While the battle over file-sharing continues unabated on college campuses across the country, University of Maine officials have offered a new stance: they’re going to protect their own. Federal privacy laws, they say, prevent them from putting record-industry lawyers in touch with 27 students alleged to have illegally downloaded music.
As a result, the University of Maine System, comprising seven schools, has joined a small number of other universities who have stood up to the recording industry. Meanwhile, the majority of US schools — such as Ohio University (which is believed to have the largest number of illegal student downloaders) — have caved in to industry pressure, passing along letters from the Recording Industry Association of America (RIAA) to students accused of having pirated music.
In late March, UMaine notified students that they can pick up RIAA letters sent to the school, if they wish, from an office on campus. Yet the university has refused to tell the RIAA who the students are, citing provisions in the Family Educational Rights and Privacy Act (FERPA), a federal law limiting access to student records.

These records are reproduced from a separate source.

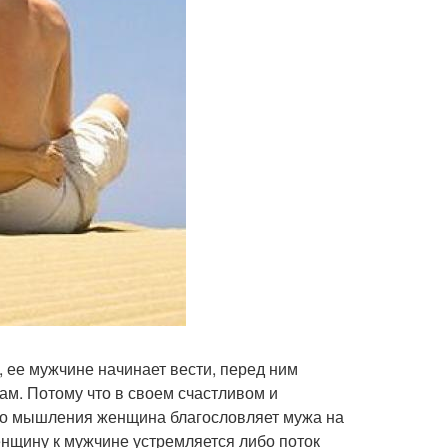
 ее мужчине начинает вести, перед ним
ам. Потому что в своем счастливом и
ого мышления женщина благословляет мужа на
енщину к мужчине устремляется либо поток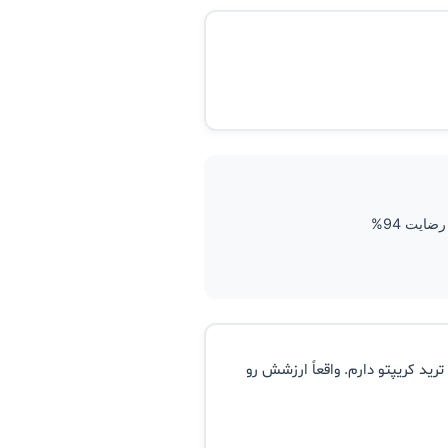
ضایت 94%
رید کریپتو دارم. واقعاً ارزشش رو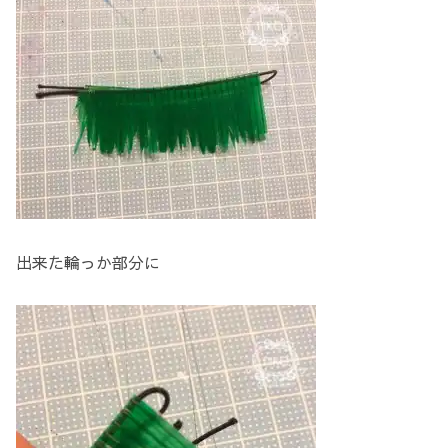
出来た輪っか部分に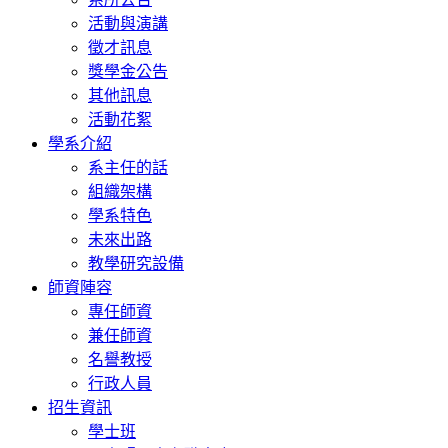
活動與演講
徵才訊息
獎學金公告
其他訊息
活動花絮
學系介紹
系主任的話
組織架構
學系特色
未來出路
教學研究設備
師資陣容
專任師資
兼任師資
名譽教授
行政人員
招生資訊
學士班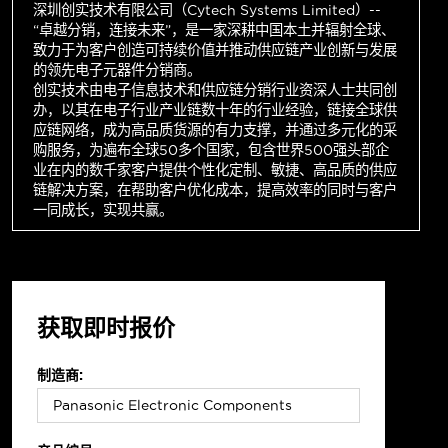
深圳创实技术有限公司（Cytech Systems Limited）--
“卓越分销，连接未来”，是一家深耕中国本土并辐射全球、
致力于为客户创造可持续价值并推动供应链产业创新与发展
的领先电子元器件分销商。
创实技术由电子信息技术和供应链分销行业资深人士共同创
办，以其在电子行业产业链数十年的行业经验，链接全球供
应链网络，成为高品质货源的有力支撑，并通过多元化的采
购服务，为遍布全球50多个国家，包含世界500强头部企
业在内的数千家客户提供个性化定制、敏捷、高品质的供应
链解决方案，在帮助客户优化成本，提高效率的同时与客户
一同成长，实现共赢。
获取即时报价
制造商: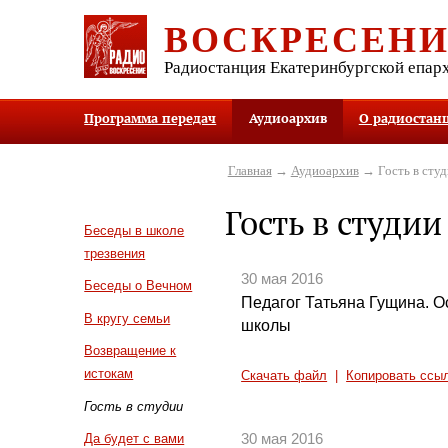
ВОСКРЕСЕН
Радиостанция Екатеринбургской епар
Программа передач
Аудиоархив
О радиостан
Главная
→
Аудиоархив
→ Гость в студ
Гость в студии
Беседы в школе
трезвения
30 мая 2016
Беседы о Вечном
Педагог Татьяна Гущина. 
В кругу семьи
школы
Возвращение к
истокам
Скачать файл
|
Копировать ссы
Гость в студии
30 мая 2016
Да будет с вами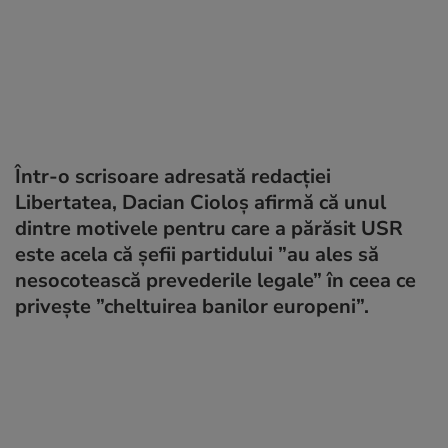
Într-o scrisoare adresată redacției
Libertatea, Dacian Cioloș afirmă că unul
dintre motivele pentru care a părăsit USR
este acela că șefii partidului ”au ales să
nesocotească prevederile legale” în ceea ce
privește ”cheltuirea banilor europeni”.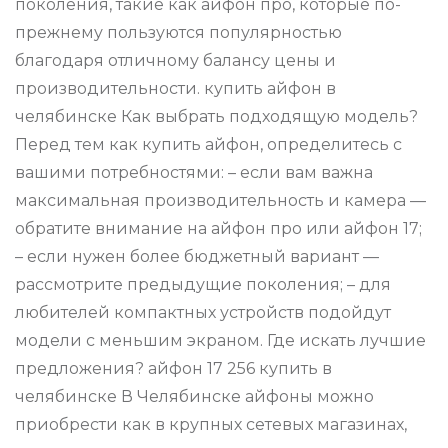
поколения, такие как айфон про, которые по-
прежнему пользуются популярностью
благодаря отличному балансу цены и
производительности. купить айфон в
челябинске Как выбрать подходящую модель?
Перед тем как купить айфон, определитесь с
вашими потребностями: – если вам важна
максимальная производительность и камера —
обратите внимание на айфон про или айфон 17;
– если нужен более бюджетный вариант —
рассмотрите предыдущие поколения; – для
любителей компактных устройств подойдут
модели с меньшим экраном. Где искать лучшие
предложения? айфон 17 256 купить в
челябинске В Челябинске айфоны можно
приобрести как в крупных сетевых магазинах,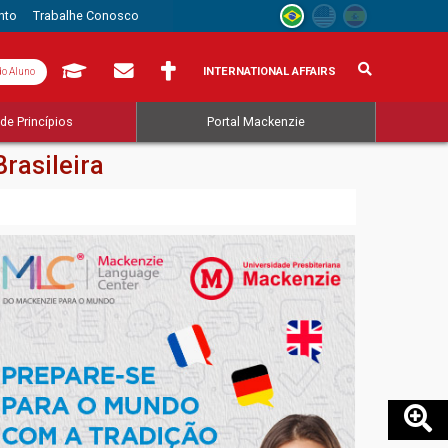
nto
Trabalhe Conosco
INTERNATIONAL AFFAIRS
do Aluno
de Princípios
Portal Mackenzie
rasileira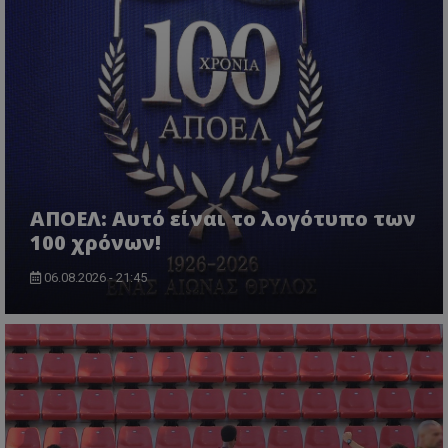
ΑΠΟΕΛ: Αυτό είναι το λογότυπο των
100 χρόνων!
06.08.2026 - 21:45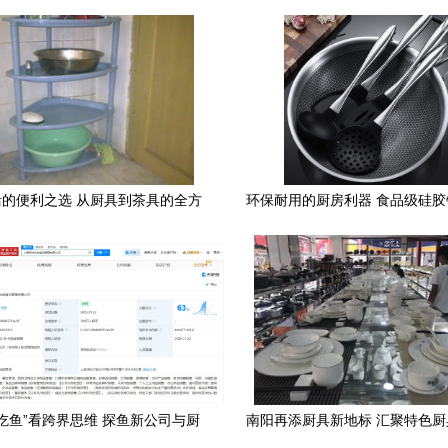
的便利之选 从厨具到茶具的全方
环保耐用的厨房利器 食品级硅
位日杂用品点评
锅的完美搭档
吃鱼”看跨界思维 探鱼新公司与厨
南阳再添厨具新地标 汇聚特色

“FERPA prohibits us from giving out information about students that would link them to any identification numbers,” says John Diamond, spokesman for the UMaine System. “It is up to the students to decide whether to take advantage of the settlement option put forth by the RIAA in the letters,” he adds.
In those letters, students are directed to the Web site p2plawsuits, where they may settle their cases online. Though that settlement fee is unspecified, the RIAA claims it is “generally lower” than the roughly $3000 settlement demand that the association makes in court filings.
So far, the RIAA has both won (Elektra vs. Perez) and lost (Elektra vs. Santangelo) court cases taken up against alleged copyright infringers. And, given a recent Wall Street Journal report claiming CD sales are down by 20 percent in the first three months of this year, it seems likely the RIAA will continue to fight against online music sharing.
But is the treat of lawsuits an actual deterrent? According to a recent study published in the Journal of Political Economy, there were nearly 10 million simultaneous users on the major peer-to-peer (P2P) networks in 2006. Plus, about 60 million people have accessed P2P networks since their inception.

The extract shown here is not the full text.